From the records below, copy each line that has the word "نظامی" in it.
+===+
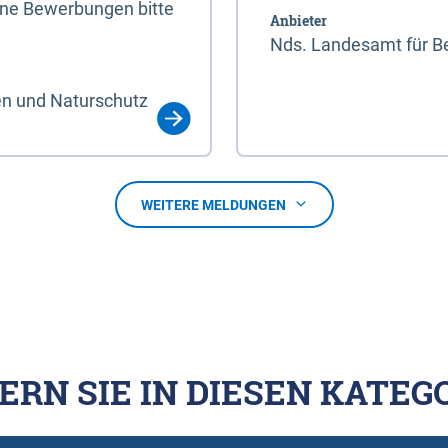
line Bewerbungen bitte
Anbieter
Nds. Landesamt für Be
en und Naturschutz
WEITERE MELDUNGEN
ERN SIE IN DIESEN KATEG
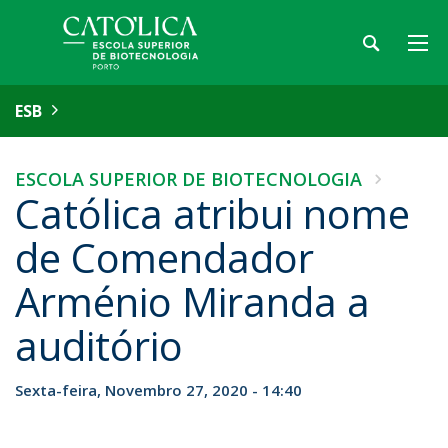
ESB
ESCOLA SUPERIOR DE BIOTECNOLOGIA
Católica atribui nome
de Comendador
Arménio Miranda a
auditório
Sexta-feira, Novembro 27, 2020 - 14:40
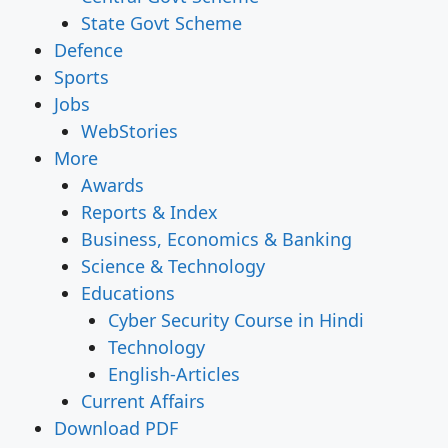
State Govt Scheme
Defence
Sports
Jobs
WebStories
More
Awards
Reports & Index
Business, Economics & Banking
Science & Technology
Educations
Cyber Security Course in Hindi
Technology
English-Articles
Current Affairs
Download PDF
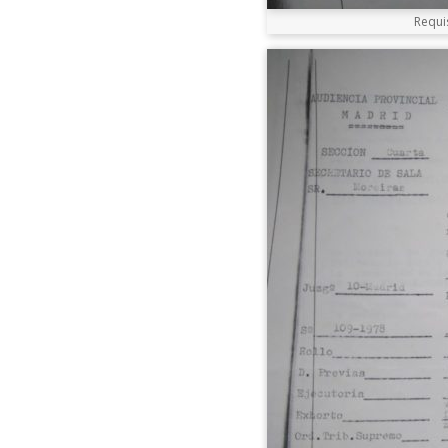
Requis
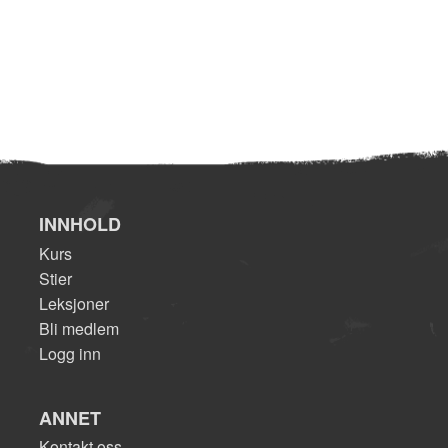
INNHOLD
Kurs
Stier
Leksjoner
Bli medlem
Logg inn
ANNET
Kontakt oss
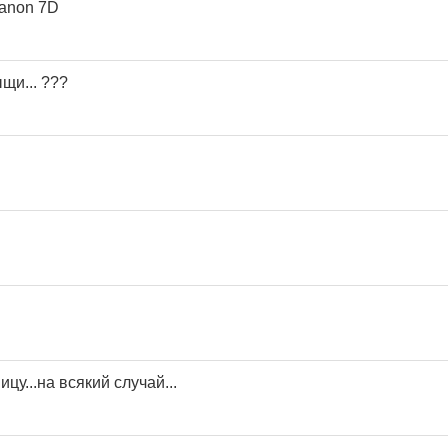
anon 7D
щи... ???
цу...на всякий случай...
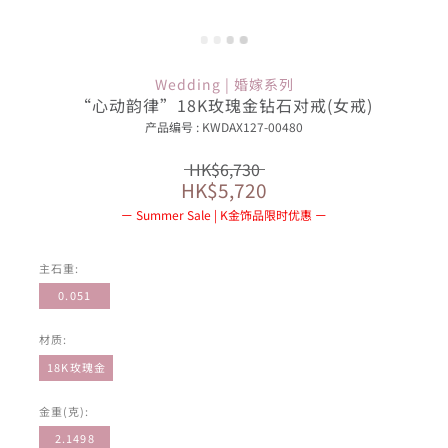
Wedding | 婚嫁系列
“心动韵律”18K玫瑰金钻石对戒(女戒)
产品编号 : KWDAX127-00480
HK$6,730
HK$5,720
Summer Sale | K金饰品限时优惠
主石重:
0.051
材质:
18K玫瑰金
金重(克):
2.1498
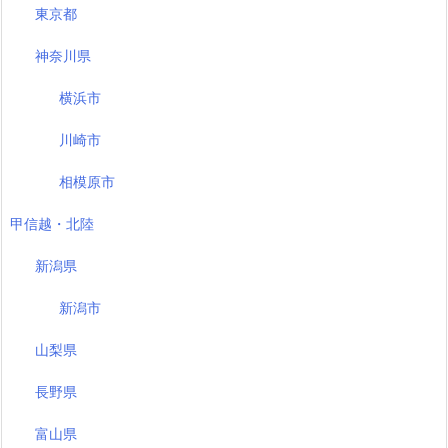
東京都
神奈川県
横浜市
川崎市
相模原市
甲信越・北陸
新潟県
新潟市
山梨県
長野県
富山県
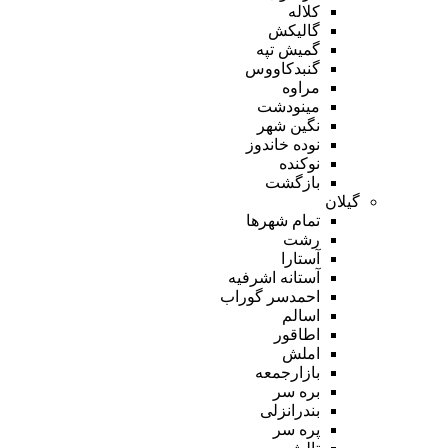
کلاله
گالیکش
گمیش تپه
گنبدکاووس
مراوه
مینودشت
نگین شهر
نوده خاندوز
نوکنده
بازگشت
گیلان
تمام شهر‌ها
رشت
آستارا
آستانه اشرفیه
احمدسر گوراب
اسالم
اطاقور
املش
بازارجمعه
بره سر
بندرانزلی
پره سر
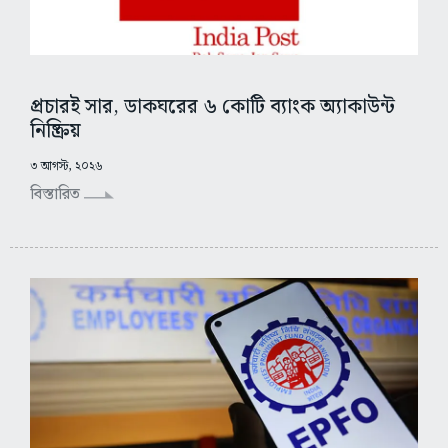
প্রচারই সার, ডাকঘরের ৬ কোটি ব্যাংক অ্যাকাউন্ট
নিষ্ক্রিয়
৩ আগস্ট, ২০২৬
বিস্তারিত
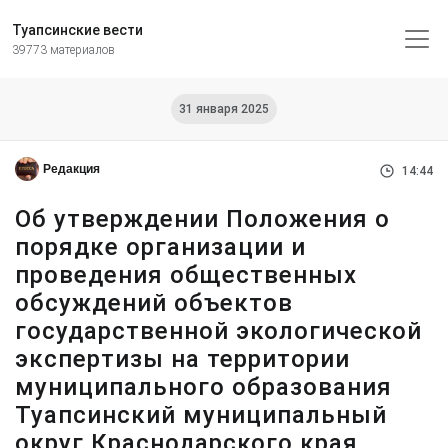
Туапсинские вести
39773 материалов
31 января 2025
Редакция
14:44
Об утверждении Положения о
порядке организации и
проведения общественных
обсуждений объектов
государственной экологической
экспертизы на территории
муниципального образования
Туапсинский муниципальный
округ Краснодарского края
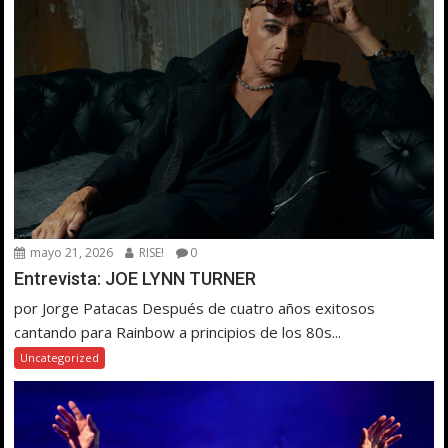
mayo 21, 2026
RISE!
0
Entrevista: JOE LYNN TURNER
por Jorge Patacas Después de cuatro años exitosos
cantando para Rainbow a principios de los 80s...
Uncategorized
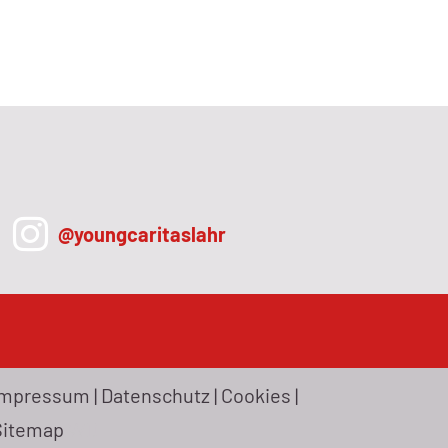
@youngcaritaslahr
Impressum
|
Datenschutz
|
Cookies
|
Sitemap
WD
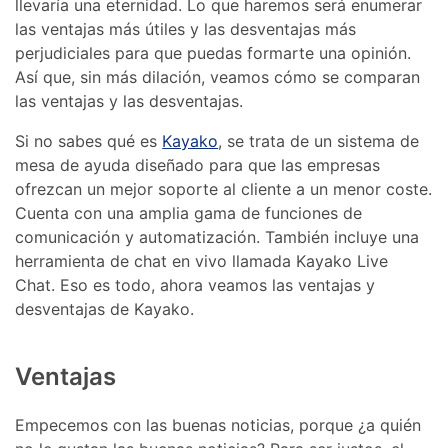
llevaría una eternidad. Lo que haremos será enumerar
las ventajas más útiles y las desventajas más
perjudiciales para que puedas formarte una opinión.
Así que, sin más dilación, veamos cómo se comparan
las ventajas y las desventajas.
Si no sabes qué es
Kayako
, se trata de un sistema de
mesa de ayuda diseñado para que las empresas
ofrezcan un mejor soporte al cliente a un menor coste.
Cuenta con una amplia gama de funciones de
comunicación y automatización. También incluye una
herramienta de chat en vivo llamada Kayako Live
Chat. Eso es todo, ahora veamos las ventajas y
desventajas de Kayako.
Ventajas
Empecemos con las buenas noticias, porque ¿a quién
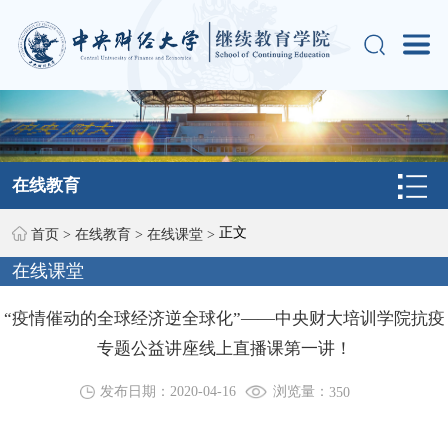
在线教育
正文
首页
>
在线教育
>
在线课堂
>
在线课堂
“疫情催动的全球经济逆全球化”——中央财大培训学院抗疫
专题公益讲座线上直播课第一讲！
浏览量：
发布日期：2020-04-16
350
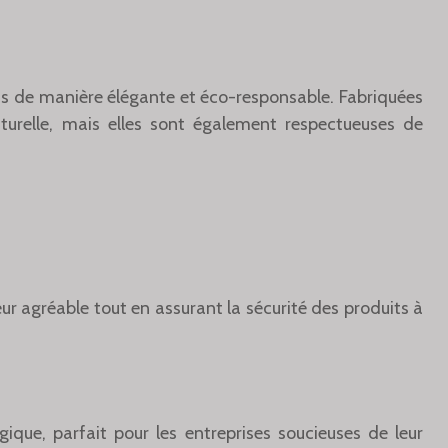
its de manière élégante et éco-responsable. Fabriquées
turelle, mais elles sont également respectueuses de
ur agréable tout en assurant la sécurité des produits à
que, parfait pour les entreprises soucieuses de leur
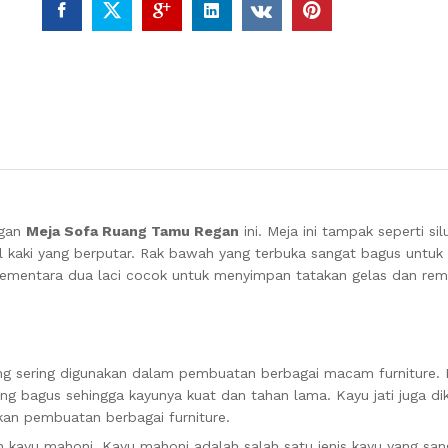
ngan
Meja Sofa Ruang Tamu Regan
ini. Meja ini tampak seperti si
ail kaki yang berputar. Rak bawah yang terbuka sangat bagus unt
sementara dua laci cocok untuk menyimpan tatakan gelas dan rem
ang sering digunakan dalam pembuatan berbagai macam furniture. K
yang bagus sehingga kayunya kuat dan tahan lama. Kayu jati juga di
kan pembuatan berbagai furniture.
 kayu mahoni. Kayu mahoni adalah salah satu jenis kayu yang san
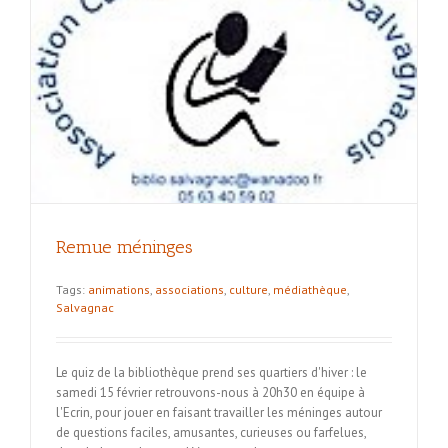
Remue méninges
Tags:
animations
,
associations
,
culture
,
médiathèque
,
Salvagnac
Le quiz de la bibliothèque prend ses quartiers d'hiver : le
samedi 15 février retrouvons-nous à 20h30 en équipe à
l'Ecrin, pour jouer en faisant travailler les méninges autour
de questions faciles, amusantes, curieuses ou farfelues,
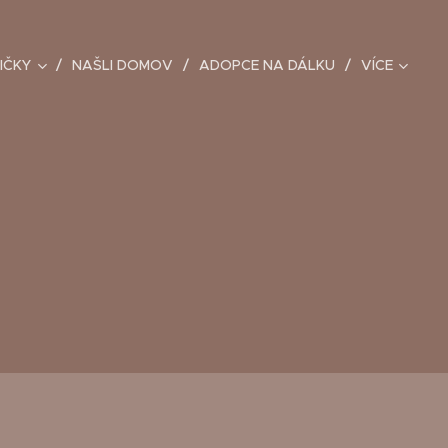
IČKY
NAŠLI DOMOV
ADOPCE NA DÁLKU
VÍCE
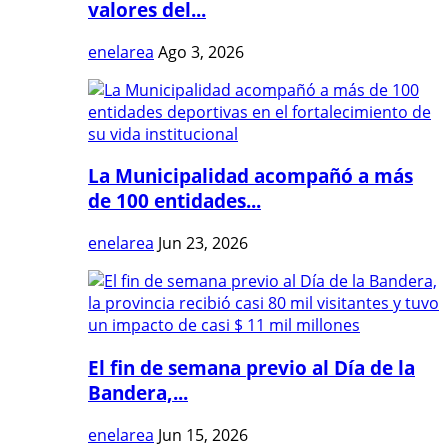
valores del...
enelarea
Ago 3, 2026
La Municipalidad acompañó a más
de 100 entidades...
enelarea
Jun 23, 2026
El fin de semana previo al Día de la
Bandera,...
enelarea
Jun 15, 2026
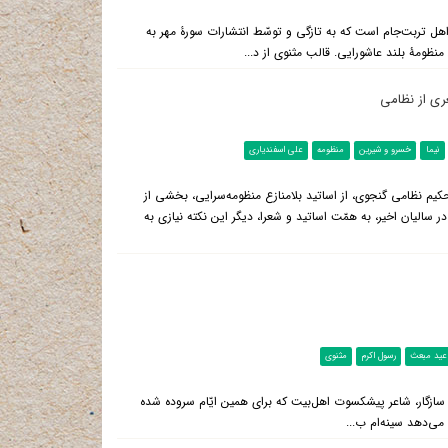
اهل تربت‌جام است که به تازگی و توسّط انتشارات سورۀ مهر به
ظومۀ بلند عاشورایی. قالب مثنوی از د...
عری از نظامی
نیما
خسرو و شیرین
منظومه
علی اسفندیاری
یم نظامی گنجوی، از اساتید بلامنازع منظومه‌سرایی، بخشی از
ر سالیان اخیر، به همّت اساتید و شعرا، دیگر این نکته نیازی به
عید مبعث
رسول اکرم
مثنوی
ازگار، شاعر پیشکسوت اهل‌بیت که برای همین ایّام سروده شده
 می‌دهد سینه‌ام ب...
+===+
### Reply to the task
عری از نظامی
یم نظامی گنجوی، از اساتید بلامنازع منظومه‌سرایی، بخشی از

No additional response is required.